Source: The Next Step of IMF Reform, Washington Post
Following the International Monetary Fund (the “IMF” or the “Fund”) and World Bank meetings in Singapore last week, the IMF announced reforms that aimed to alleviate the inequality of voting power within the Fund. The reform gave China, Mexico, South Korea, and Turkey increased voting power in order to recognize the growing clout these countries have in the international economy.
IMF’s Managing Director Rodrigo de Rato has announced that further, more liberal reforms will be enacted in 2008. Financial experts advise that these new reforms should take place in the following five steps:
1. “Go Back to Basics.” This first step would increase quota shares of all member countries, regardless of their economic weight in order to give smaller and poorer countries a greater share in the voting power and more access to finance.
2. “Rebalance the Scales.” This second step would change the criteria of allocating voting shares among the member countries so they reflect the reality of changing economic and financial weights of countries. This would further place power into the emerging countries that deserve greater representation in the Fund.

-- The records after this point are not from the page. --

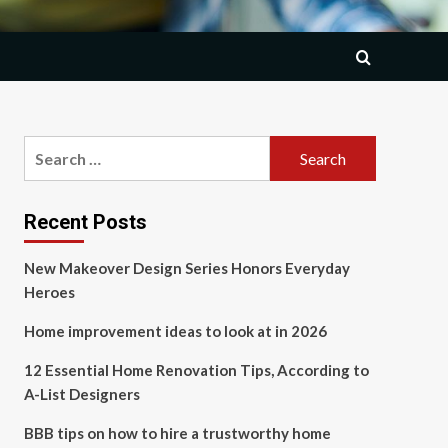
Search
for:
Recent Posts
New Makeover Design Series Honors Everyday
Heroes
Home improvement ideas to look at in 2026
12 Essential Home Renovation Tips, According to
A-List Designers
BBB tips on how to hire a trustworthy home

3. “Streamline the Seats.” This third step would decrease the number of IMF board members from 24 to 20 by consolidating the European Union seats, which would allow seats to open for African countries.
4. “Give Merit a Chance in Leadership Selection.” This fourth step would ensure that leadership in the Fund is transparent and merit-based and unrestricted by nationality. This would mean that European countries would have to give up their “claim” to the position of Managing Director.

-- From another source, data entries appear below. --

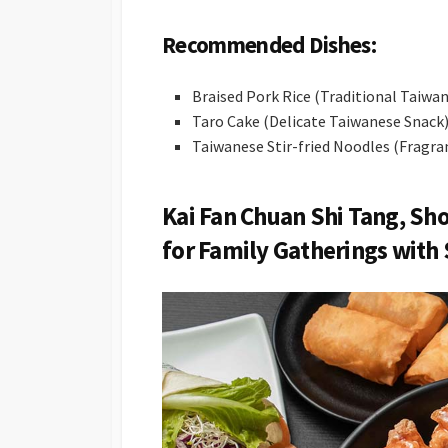
Recommended Dishes:
Braised Pork Rice (Traditional Taiwan
Taro Cake (Delicate Taiwanese Snack
Taiwanese Stir-fried Noodles (Fragran
Kai Fan Chuan Shi Tang, Sh
for Family Gatherings with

5. “Look for a Real Bargain.” Because the first four steps to this reform would disperse IMF power to the emerging and poorer member countries and thus decrease the role of European countries, this final step would focus on decreasing U.S. power in the IMF to appease the European nations who have voiced concerns about losing their power. Examples of the “bargains” include the U.S. giving up its claim to selecting the World Bank president, the U.S. forgoing its veto power in the IMF and World Bank boards, or the U.S. agreeing to broaden the G8 Summit to include leading emerging economies, especially Brazil, China, India, Mexico and South Africa, as members.

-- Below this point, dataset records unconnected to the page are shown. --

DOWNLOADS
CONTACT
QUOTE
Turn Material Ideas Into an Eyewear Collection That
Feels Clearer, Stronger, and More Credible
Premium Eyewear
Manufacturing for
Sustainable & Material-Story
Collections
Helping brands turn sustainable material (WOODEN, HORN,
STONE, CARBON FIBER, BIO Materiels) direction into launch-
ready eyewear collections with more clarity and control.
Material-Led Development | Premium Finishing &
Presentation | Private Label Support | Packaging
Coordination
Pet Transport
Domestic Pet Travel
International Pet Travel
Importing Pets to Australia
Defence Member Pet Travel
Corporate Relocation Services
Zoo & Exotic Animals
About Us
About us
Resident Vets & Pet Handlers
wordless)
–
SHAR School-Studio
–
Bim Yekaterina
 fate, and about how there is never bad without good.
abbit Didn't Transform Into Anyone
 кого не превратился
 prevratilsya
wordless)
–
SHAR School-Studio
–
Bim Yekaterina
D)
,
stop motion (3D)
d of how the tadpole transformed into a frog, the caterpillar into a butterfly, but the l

The U.S. has given support for the first four steps of the new reform, but has not offered any of its own power to appease the European nations. Financial experts are concerned that failure to move towards the new IMF governance structure will likely mean a progressive weakening of the current global institutions, including the IMF.
Question: Why do you think the U.S. is hesitating in relinquishing some of its power in the IMF and the World Bank so that European countries will support the new reforms?